Bronchophonie/Ägophonie
Die Bronchophonie dient als Stimmphänomen bei der Auskultation zur Diagnostik einer Lungenentzündung. Physikalische Grundlage sind, entsprechend der palpatorischen Untersuchung des Stimmfremitus, die unterschiedlichen Leitungsqualitäten des Lungengewebes für hohe und tiefe Frequenzen.
  • Setzen Sie bei dieser Untersuchung die Stethoskopmembran auf die Thoraxhinterwand auf und bitten Sie den Patienten, die Zahl 66, stellvertretend für hohe Frequenzen, zu flüstern. Achten Sie hierbei auf einen leisen, aber seitengleichen Befund. Die pathologische Dichtezunahme des Lungengewebes bei Infiltraten führt zu einer besseren Leitfähigkeit und damit zu einem deutlichen und lauter hörbaren Auskultationsbefund.

Das gleiche physikalische Prinzip macht man sich bei der Ägophonie zunutze.
  • Hier sagt der Patient bei gleichzeitiger Auskultation laut i. Ist das Lungengewebe pathologisch verdichtet, so hören Sie als Untersucher bei der Auskultation ein e.

Zusammenfassung

  • Bei der Lungenauskultation sollte der Patient sitzen.
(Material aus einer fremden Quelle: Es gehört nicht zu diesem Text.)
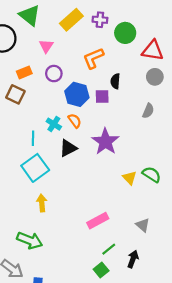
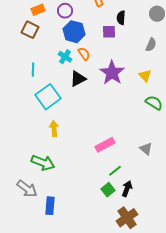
blue hexagon: (77, 94) -> (74, 32), moved
cyan line: (33, 138) -> (33, 70), moved
yellow triangle: (130, 178) -> (145, 76), moved
black arrow: (133, 259) -> (127, 189), moved

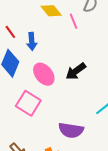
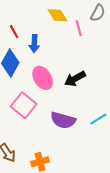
purple semicircle: (71, 130) -> (63, 120), moved

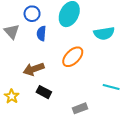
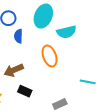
cyan semicircle: (104, 33) -> (66, 32), moved
orange ellipse: (73, 57) -> (50, 56), turned -60

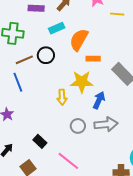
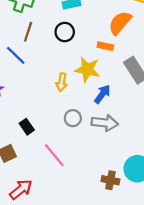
orange semicircle: (79, 40) -> (120, 23), moved
black circle: (46, 55) -> (65, 32), moved
brown line: (24, 60) -> (28, 32), turned -60
blue line: (18, 82) -> (16, 55), turned -36

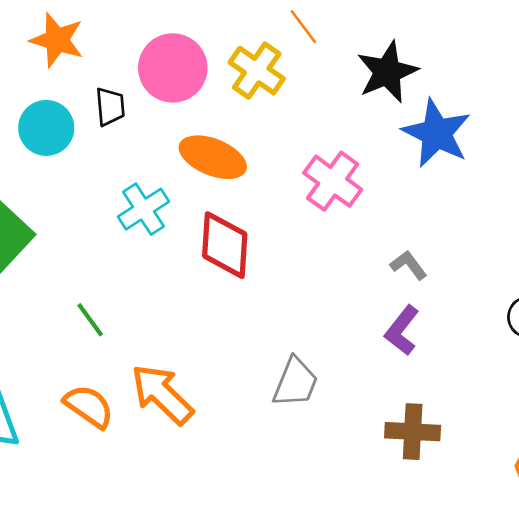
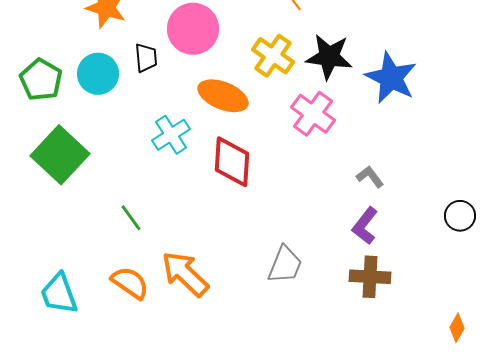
yellow cross: (257, 71) -> (273, 56), moved
black star: (387, 72) -> (329, 57), moved, turned 30
brown cross: (413, 432) -> (370, 277), moved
  • Unter Bronchialatmen versteht man ein scharfes, hochfrequentes, während der Exspiration hörbares Atemgeräusch. Es kann physiologisch über der Trachea, den Bronchien und zwischen den Schulterblättern auskultiert werden.

  • Einem abgeschwächten oder fehlenden Atemgeräusch liegt eine Minderbelüftung des entsprechenden Lungenareals zugrunde.

  • Zu den trockenen Rasselgeräuschen zählen Pfeifen, Giemen und Brummen.

  • Feuchte Rasselgeräusche werden in fein-, mittel- und grobblasig bzw. klingend und nicht klingend eingeteilt.

  • Pleurareiben entsteht durch ein Aneinanderreiben der beiden Pleurablätter infolge von Entzündungen.

  • Die pathologische Dichtezunahme des Lungengewebes bei Infiltraten führt zu einer besseren Leitfähigkeit.